Brazil’s benchmark stock index rose 1.66 percent to 58,109.04 points at 11:02 a.m. local time. Swap rates on the contract maturing in January 2013, the most traded in Sao Paulo today, were little changed at 7.11 percent.

Economic Growth

Economists surveyed by the central bank forecast growth will accelerate to 4 percent in 2013, after slowing to 1.54 percent this year. The economy grew at annualized rates of 0.5 percent and 1.6 percent in the first and second quarters.

Brazil generated 150,334 jobs in September, up from 100,938 in August and the most since April, according to a Oct. 17 Labor Ministry report. Still, September job creation was down 28.1 percent from last year as demand for exports slumps amid a slowdown in China and a deepening of Europe’s debt woes.

Yesterday, the government extended until the end of the year a cut to so-called IPI taxes for vehicles as part of its plan to revive economic growth.

“Brazil is one of the few countries where employment continues to expand,” Finance Minister Guido Mantega told reporters yesterday. “Manufacturing industry, the sector most affected by the crisis, is already increasing employment.”

Car manufacturing is a cornerstone of Brazil’s economy and the tax cuts helped push sales to a record 420,080 vehicles in August.

Rate Cuts

Since August 2011, officials have also cut the benchmark Selic rate by 525 basis points to a record low of 7.25 percent, more than any Group of 20 nation.

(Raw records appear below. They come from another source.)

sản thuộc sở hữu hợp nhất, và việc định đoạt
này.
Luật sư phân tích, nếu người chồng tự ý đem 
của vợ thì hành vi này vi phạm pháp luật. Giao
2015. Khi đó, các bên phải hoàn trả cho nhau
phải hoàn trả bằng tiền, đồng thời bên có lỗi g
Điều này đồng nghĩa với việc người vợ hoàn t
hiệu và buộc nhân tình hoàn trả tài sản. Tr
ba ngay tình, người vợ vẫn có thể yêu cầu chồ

Recent growth figures have been “very frustrating” and have given unions pause for thought in pushing for large raises in the second half of the year, said Luiz Edmundo Prestes Rosa, education director at the Brazilian Human Resources Association, a group of personnel professionals and companies that follow labor market trends.

In the first half of the year, 96.5 percent of the employees that negotiated their wages got increases above the national consumer price index, according to a survey published in August by Dieese, a trade union research institute. That was the highest level since 1996, when Dieese started the research.

The unions “in the second semester will be more realistic than in the first semester,” Rosa said by phone on Oct. 24 from Sao Paulo. “They are not going to be asking for huge increases as compared to the first semester.”